As always, I shoot to the real world and to what I prefer and not to MTF charts, or spec tests.  None of that means anything to me if the overall experience of the camera doesn't work for me.

Olympus 25/1.8
1/60, f/1.8, ISO 400
First thing I noticed was the build quality.  Again, as with all the other OMD bodies, it is top notch.  Feels very solid and has a nice weight too it without feeling too heavy.  The grip on the right hand side is a bit more prominent than the previous EM5.  The texture of the outer casing feels more grippy as well.  It's almost like a leatherette instead of the textured metal like on the original EM5.

Olympus 12-40/2.8 PRO
1/80, f/5, ISO 800 @ 40mm
The extra buttons and the placement of the buttons is on the body are pleasing for me as well.  The jury is still out on the fully articulating screen.  I'm kind of liking the ability to spin it completely around and protect it - it just takes a little bit to get used to in comparison to the tilt only of the previous OMD offerings.
If you just need to tilt it, it can get a bit fiddly, but having the ability to articulate the screen is better than not at all.

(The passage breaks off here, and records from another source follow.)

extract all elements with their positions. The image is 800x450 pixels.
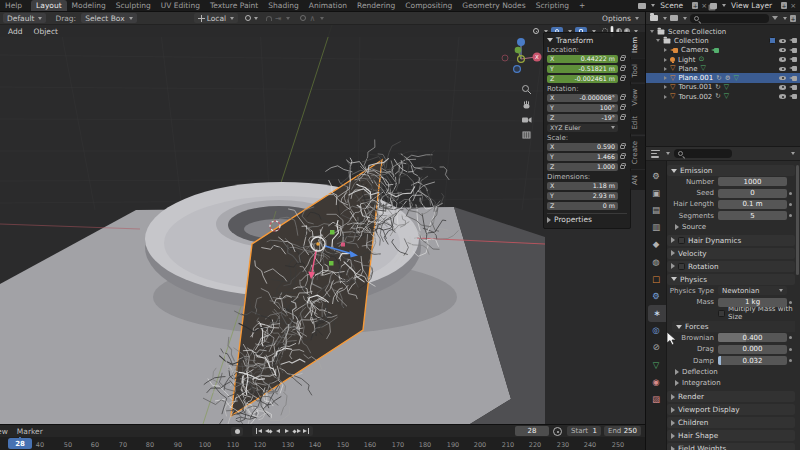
close-icon[interactable]: × (701, 2, 707, 10)
tab-material[interactable]: ◉ (646, 373, 666, 390)
display-mode-icon[interactable] (670, 15, 678, 21)
panel-integration[interactable]: Integration (667, 378, 795, 389)
workspace-tab-shading[interactable]: Shading (263, 0, 303, 11)
object-menu[interactable]: Object (30, 26, 62, 36)
sidebar-tab-edit[interactable]: Edit (630, 111, 645, 135)
expand-icon[interactable] (664, 58, 667, 62)
dimensions-x-field[interactable]: X1.18 m (547, 182, 618, 190)
axis-y-ball[interactable] (515, 47, 522, 54)
dimensions-z-field[interactable]: Z0 m (547, 202, 618, 210)
hair-dynamics-checkbox[interactable] (678, 237, 685, 244)
tab-constraints[interactable]: ⊘ (646, 339, 666, 356)
tab-modifiers[interactable]: ⚙ (646, 287, 666, 304)
expand-icon[interactable] (664, 95, 667, 99)
navigation-gizmo[interactable]: X (498, 33, 544, 79)
auto-key-record-button[interactable] (231, 427, 243, 436)
panel-forces[interactable]: Forces (672, 321, 795, 332)
chevron-down-icon[interactable] (722, 4, 726, 7)
chevron-down-icon[interactable] (666, 152, 670, 155)
expand-icon[interactable] (664, 76, 667, 80)
close-icon[interactable]: × (790, 2, 796, 10)
sidebar-tab-item[interactable]: Item (630, 32, 645, 58)
axis-neg-x-ball[interactable] (502, 55, 508, 61)
filter-funnel-icon[interactable] (772, 16, 778, 20)
new-collection-icon[interactable]: + (790, 15, 796, 22)
unlock-icon[interactable] (620, 77, 625, 81)
rotation-checkbox[interactable] (678, 263, 685, 270)
view-layer-name[interactable]: View Layer (729, 1, 778, 10)
unlock-icon[interactable] (620, 57, 625, 61)
panel-children[interactable]: Children (667, 417, 795, 428)
workspace-tab-rendering[interactable]: Rendering (352, 0, 400, 11)
workspace-tab-sculpting[interactable]: Sculpting (111, 0, 156, 11)
outliner-row-torus-002[interactable]: ▽ Torus.002 ↻ ▽ (646, 92, 800, 101)
seed-field[interactable]: 0 (718, 189, 787, 198)
play-button[interactable] (283, 426, 293, 436)
tab-physics[interactable]: ◎ (646, 322, 666, 339)
viewport-3d[interactable]: Add Object X (0, 25, 645, 424)
tab-particles[interactable]: ∗ (648, 305, 666, 322)
tab-tool[interactable]: ⚙ (646, 167, 666, 184)
workspace-tab-animation[interactable]: Animation (304, 0, 352, 11)
unlock-icon[interactable] (620, 145, 625, 149)
camera-view-icon[interactable] (521, 114, 532, 125)
panel-hair-dynamics[interactable]: Hair Dynamics (667, 235, 795, 246)
outliner-row-collection[interactable]: Collection (646, 36, 800, 45)
panel-physics[interactable]: Physics (667, 274, 795, 285)
tool-preset-dropdown[interactable]: Default (3, 13, 46, 23)
add-workspace-button[interactable]: + (574, 0, 590, 11)
timeline-ruler[interactable]: 40 50 60 70 80 90 100 110 120 130 140 15… (0, 437, 645, 450)
location-y-field[interactable]: Y-0.51821 m (547, 65, 618, 73)
eye-icon[interactable] (779, 67, 786, 72)
expand-icon[interactable] (664, 85, 667, 89)
sidebar-tab-create[interactable]: Create (630, 136, 645, 169)
eye-icon[interactable] (779, 39, 786, 44)
workspace-tab-layout[interactable]: Layout (31, 0, 67, 11)
workspace-tab-uv-editing[interactable]: UV Editing (156, 0, 205, 11)
tab-world[interactable]: ◍ (646, 253, 666, 270)
play-reverse-button[interactable] (273, 426, 283, 436)
jump-to-start-button[interactable] (254, 426, 264, 436)
eye-icon[interactable] (779, 76, 786, 81)
expand-icon[interactable] (650, 30, 654, 33)
current-frame-field[interactable]: 28 (515, 426, 549, 436)
panel-field-weights[interactable]: Field Weights (667, 443, 795, 450)
scrollbar[interactable] (796, 165, 799, 275)
axis-z-ball[interactable] (517, 38, 525, 46)
location-z-field[interactable]: Z-0.002461 m (547, 75, 618, 83)
new-scene-icon[interactable]: + (692, 2, 698, 9)
scale-x-field[interactable]: X0.590 (547, 143, 618, 151)
workspace-tab-scripting[interactable]: Scripting (531, 0, 574, 11)
drag-slider[interactable]: 0.000 (718, 345, 787, 354)
tab-output[interactable]: ▤ (646, 201, 666, 218)
animate-dot-icon[interactable] (789, 359, 792, 362)
hair-length-field[interactable]: 0.1 m (718, 200, 787, 209)
transform-panel-header[interactable]: Transform (547, 35, 627, 45)
workspace-tab-compositing[interactable]: Compositing (400, 0, 457, 11)
camera-toggle-icon[interactable] (789, 38, 797, 43)
unlock-icon[interactable] (620, 106, 625, 110)
panel-render[interactable]: Render (667, 391, 795, 402)
brownian-slider[interactable]: 0.400 (718, 333, 787, 342)
editor-type-icon[interactable] (651, 150, 660, 158)
rotation-y-field[interactable]: Y100° (547, 104, 618, 112)
rotation-mode-dropdown[interactable]: XYZ Euler (547, 124, 618, 132)
toggle-perspective-icon[interactable] (521, 129, 532, 140)
damp-slider[interactable]: 0.032 (718, 356, 787, 365)
chevron-down-icon[interactable] (651, 4, 655, 7)
outliner-row-camera[interactable]: Camera (646, 46, 800, 55)
camera-toggle-icon[interactable] (789, 57, 797, 62)
exclude-checkbox[interactable] (769, 37, 776, 44)
unlock-icon[interactable] (620, 155, 625, 159)
eye-icon[interactable] (779, 85, 786, 90)
add-menu[interactable]: Add (4, 26, 27, 36)
panel-emission[interactable]: Emission (667, 165, 795, 176)
select-mode-dropdown[interactable]: Select Box (81, 13, 136, 23)
pan-hand-icon[interactable] (521, 99, 532, 110)
animate-dot-icon[interactable] (789, 336, 792, 339)
menu-marker[interactable]: Marker (17, 427, 43, 436)
camera-toggle-icon[interactable] (789, 66, 797, 71)
menu-help[interactable]: Help (5, 1, 22, 10)
menu-view[interactable]: View (0, 427, 8, 436)
panel-hair-shape[interactable]: Hair Shape (667, 430, 795, 441)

Overall, I'm really liking the feel and workings of the camera.
Olympus 40-150/4-5.6R
1/200, f/5.2, ISO 800 @ 111mm
The front and rear dials are a lot thicker, which makes turning them much easier and the shutter release feels more "old school" to me than the other OMD cameras.  It just reminds me of the old film cameras like the Yashica Electro.

Olympus 12-40/2.8 PRO
1/200, f/5.6, ISO 200 @ 40mm
Image Quality
Not a whole lot to report here that you don't already know.  The sensor has not really changed much from the other iterations of hte OMD, so if you liked what you saw from the previous OMD cameras, you'll be getting that here again.  The IBIS works great and is very smooth in operation.  I'm not one to shoot test images.  I just know that it works when I need it to and it works well.
Olympus 75-300/4.8-6.7 II
1/2000, f/5.7, ISO 250 @156mm
I've taken to running the JPG engine with a -1 sharpness and putting the noise reduction on low.  I found even the basic settings are a little too aggressive for me, which could cause higher base ISO noise and artifacting.  Adding a little extra sharpening and noise reduction in post works wonders on the files.

AF Speed
Still using the same contrast detect AF, which works fast and sure in most situations.  Not your best option for tracking moving subjects.  If you want that kind of performance, you'll want to look at the EM1/GH4(no phase detect, but uses Depth From Defocus - DFD technology) with phase detect AF or a DSLR.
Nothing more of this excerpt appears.